Sir David Wilkie's The Blind Fiddler (1806) exemplifies the genre painting that was antithetical to the Academy-favored classical style of Sir Joshua Reynolds. The image realistically depicts the humble enclosures of a lower-class family's home as they listen to a blind man play his fiddle. Both Sir Joshua Reynolds and the Pre-Raphaelite Brotherhood took issue with Wilkie's image. although Reynolds opposed the elevation of subject matter, the PRB took issue with what they thought was a degradation of technique. The scene might have brought about an emotional response in viewers that functions quite differently than the multi-faceted -- or, as the PRB would have argued, superior -- spiritual and emotional response that the Pre-Raphaelites favored.

Questions

1. Does this image tell a story? Does it seem to have a moral message? What kind of audience would it appeal to? Would the viewer need any background or religious knowledge to appreciate or understand the image?

2. What kind of emotional response do you think Wilkie's image intends to evoke? How does the image bring about this response? Solely through subject matter?

3. Why is this a genre painting?
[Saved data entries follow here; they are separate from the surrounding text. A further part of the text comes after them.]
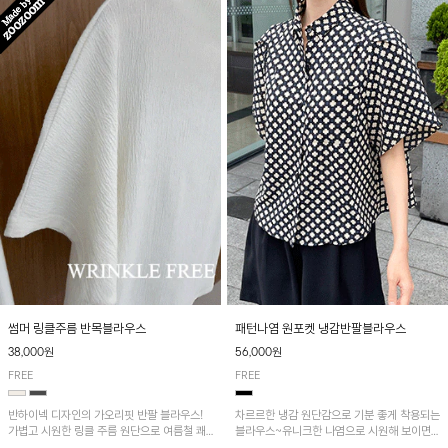
패턴나염 원포켓 냉감반팔블라우스
썸머 링클주름 반목블라우스
56,000원
38,000원
FREE
FREE
차르르한 냉감 원단감으로 기분 좋게 착용되는
반하이넥 디자인의 가오리핏 반팔 블라우스!
블라우스~유니크한 나염으로 시원해 보이면
가볍고 시원한 링클 주름 원단으로 여름철 쾌
서 흐르는 핏이 멋스러운 아이템!
적하게 즐기기 좋은 아이템이에요~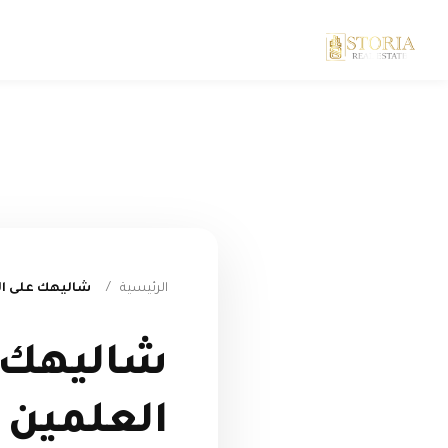
الرئيسية
/
شاليهك على ال
شاليهك ع
العلمين 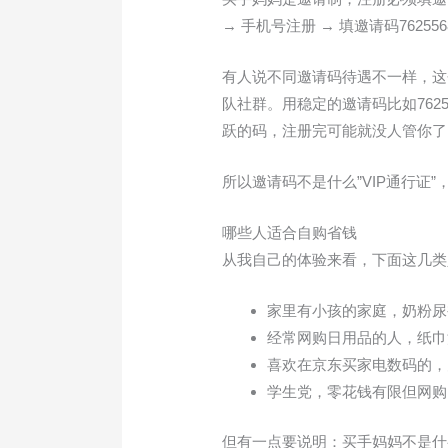
→ 手机号注册 → 填邀请码762
有人说不同邀请码待遇不一样，这
队社群。用稳定的邀请码比如76
跃的码，注册完可能就没人管你了
所以邀请码不是什么”VIP通行证
哪些人适合自购省钱
从我自己的体验来看，下面这几类
家里有小孩的家庭，奶粉尿
经常网购日用品的人，纸巾
喜欢在京东买家电数码的，
学生党，零花钱有限但网购
但有一点要说明：买手妈妈不是什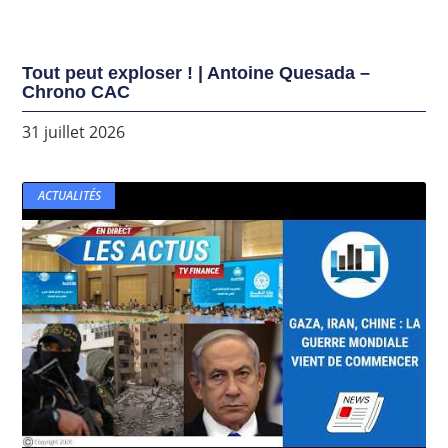
Tout peut exploser ! | Antoine Quesada –
Chrono CAC
31 juillet 2026
ACTUALITÉS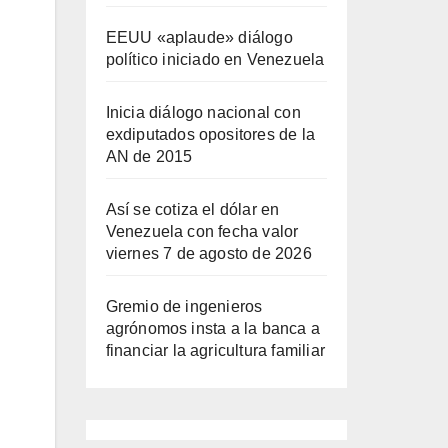
EEUU «aplaude» diálogo
político iniciado en Venezuela
Inicia diálogo nacional con
exdiputados opositores de la
AN de 2015
Así se cotiza el dólar en
Venezuela con fecha valor
viernes 7 de agosto de 2026
Gremio de ingenieros
agrónomos insta a la banca a
financiar la agricultura familiar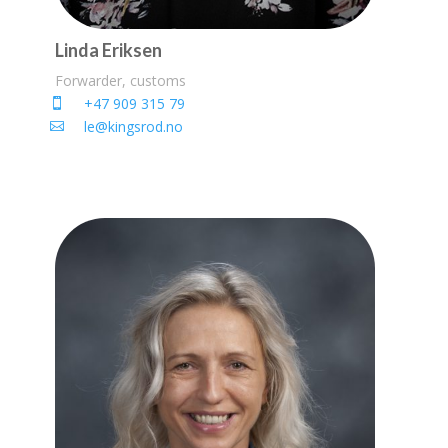
Linda Eriksen
Forwarder, customs
+47 909 315 79
le@kingsrod.no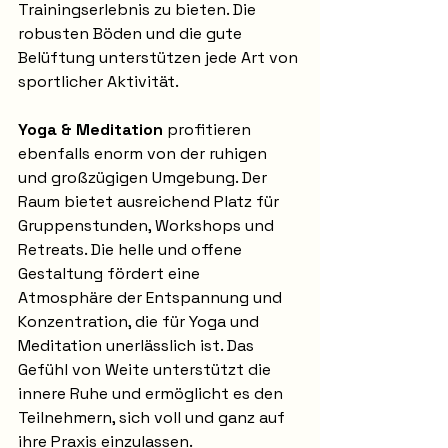
Trainingserlebnis zu bieten. Die 
robusten Böden und die gute 
Belüftung unterstützen jede Art von 
sportlicher Aktivität.
Yoga & Meditation
 profitieren 
ebenfalls enorm von der ruhigen 
und großzügigen Umgebung. Der 
Raum bietet ausreichend Platz für 
Gruppenstunden, Workshops und 
Retreats. Die helle und offene 
Gestaltung fördert eine 
Atmosphäre der Entspannung und 
Konzentration, die für Yoga und 
Meditation unerlässlich ist. Das 
Gefühl von Weite unterstützt die 
innere Ruhe und ermöglicht es den 
Teilnehmern, sich voll und ganz auf 
ihre Praxis einzulassen.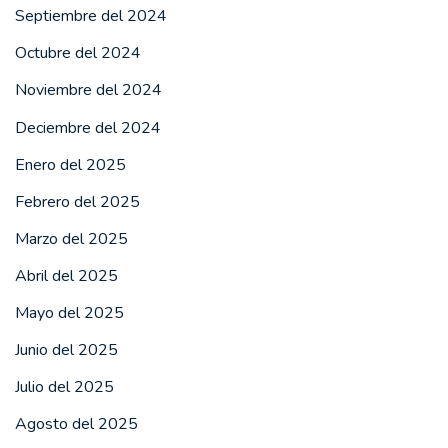
Septiembre del 2024
Octubre del 2024
Noviembre del 2024
Deciembre del 2024
Enero del 2025
Febrero del 2025
Marzo del 2025
Abril del 2025
Mayo del 2025
Junio del 2025
Julio del 2025
Agosto del 2025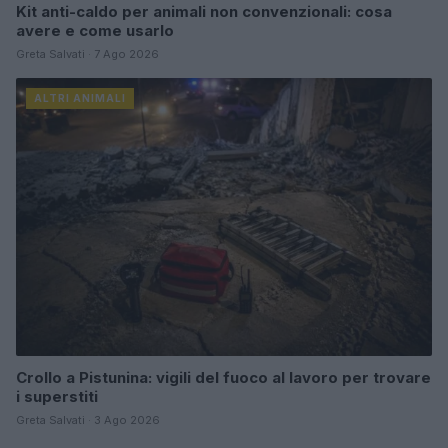
Kit anti-caldo per animali non convenzionali: cosa
avere e come usarlo
Greta Salvati · 7 Ago 2026
ALTRI ANIMALI
Crollo a Pistunina: vigili del fuoco al lavoro per trovare
i superstiti
Greta Salvati · 3 Ago 2026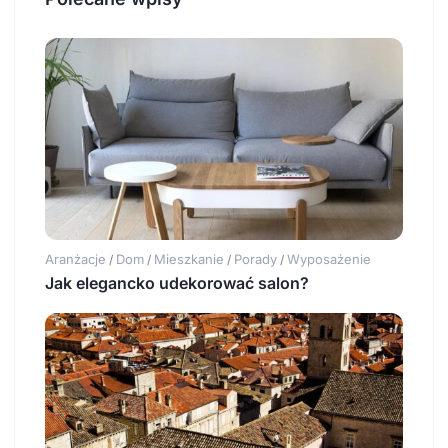
Aranżacje
Dom
Mieszkanie
Porady
Wyposażenie
/
/
/
/
Jak elegancko udekorować salon?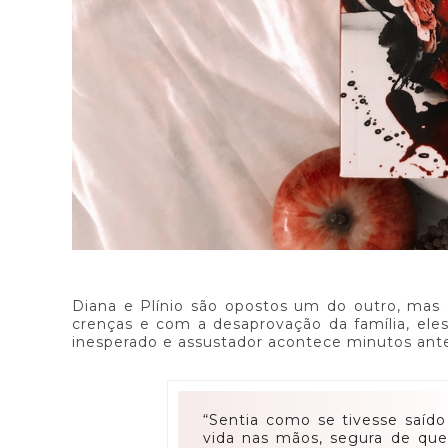
Diana e Plínio são opostos um do outro, mas a
crenças e com a desaprovação da família, ele
inesperado e assustador acontece minutos ante
“Sentia como se tivesse saíd
vida nas mãos, segura de que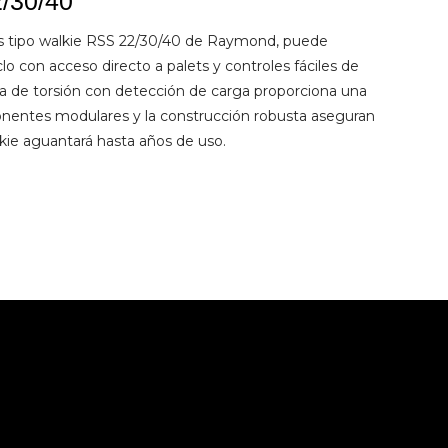
/30/40
s tipo walkie RSS 22/30/40 de Raymond, puede
lo con acceso directo a palets y controles fáciles de
rra de torsión con detección de carga proporciona una
ponentes modulares y la construcción robusta aseguran
lkie aguantará hasta años de uso.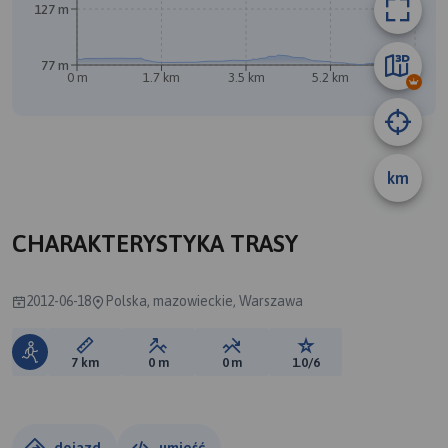
127 m
77 m
0 m
1.7 km
3.5 km
5.2 km
7 km
B
km
A
CHARAKTERYSTYKA TRASY
2012-06-18
Polska, mazowieckie, Warszawa
Długość trasy:
Suma przewyższeń:
Suma spadków:
Ocena trasy:
7 km
0 m
0 m
1.0/6
dojazd
umieść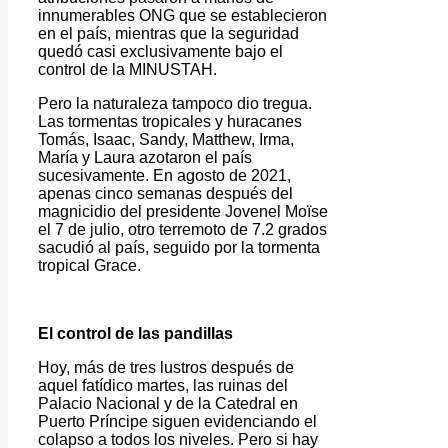
innumerables ONG que se establecieron
en el país, mientras que la seguridad
quedó casi exclusivamente bajo el
control de la MINUSTAH.
Pero la naturaleza tampoco dio tregua.
Las tormentas tropicales y huracanes
Tomás, Isaac, Sandy, Matthew, Irma,
María y Laura azotaron el país
sucesivamente. En agosto de 2021,
apenas cinco semanas después del
magnicidio del presidente Jovenel Moïse
el 7 de julio, otro terremoto de 7.2 grados
sacudió al país, seguido por la tormenta
tropical Grace.
El control de las pandillas
Hoy, más de tres lustros después de
aquel fatídico martes, las ruinas del
Palacio Nacional y de la Catedral en
Puerto Príncipe siguen evidenciando el
colapso a todos los niveles. Pero si hay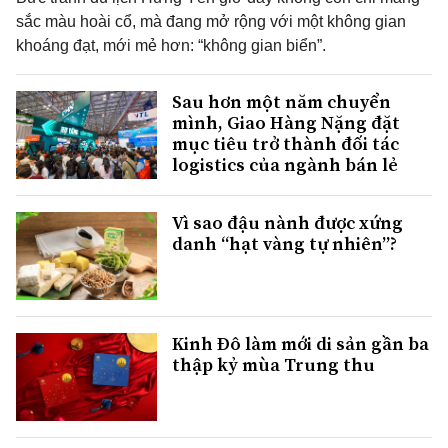
sắc màu hoài cổ, mà đang mở rộng với một không gian
khoáng đạt, mới mẻ hơn: “không gian biển”.
Sau hơn một năm chuyển
mình, Giao Hàng Nặng đặt
mục tiêu trở thành đối tác
logistics của ngành bán lẻ
Vì sao đậu nành được xứng
danh “hạt vàng tự nhiên”?
Kinh Đô làm mới di sản gần ba
thập kỷ mùa Trung thu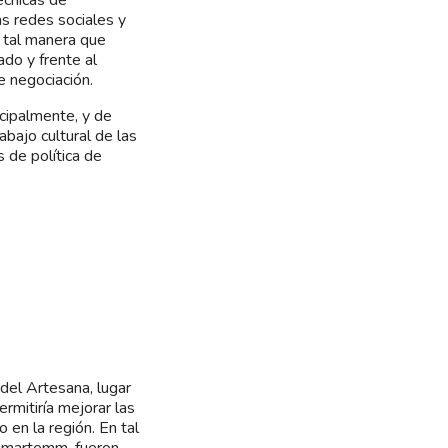
as redes sociales y
e tal manera que
do y frente al
e negociación.
ncipalmente, y de
bajo cultural de las
 de política de
del Artesana, lugar
rmitiría mejorar las
 en la región. En tal
 Amartemm, fueron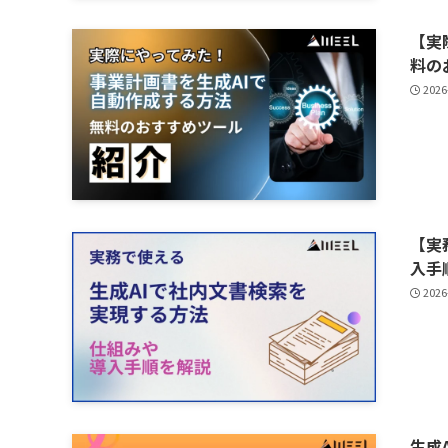
【実
料の
2026
【実
入手
2026
生成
Why might it be considered sentimental?

4. Why might the Pre-Raphaelites argue that this kind of genre painting was degrading to realism? What did they find inherently more valuable in a simultaneous emotional and spiritual reaction to a painting, brought about by a fusing of religious symbolism and realism?

5. How does light function in this image? Does it create motion? Does it make the image seen any more or less Pre-Raphaelite?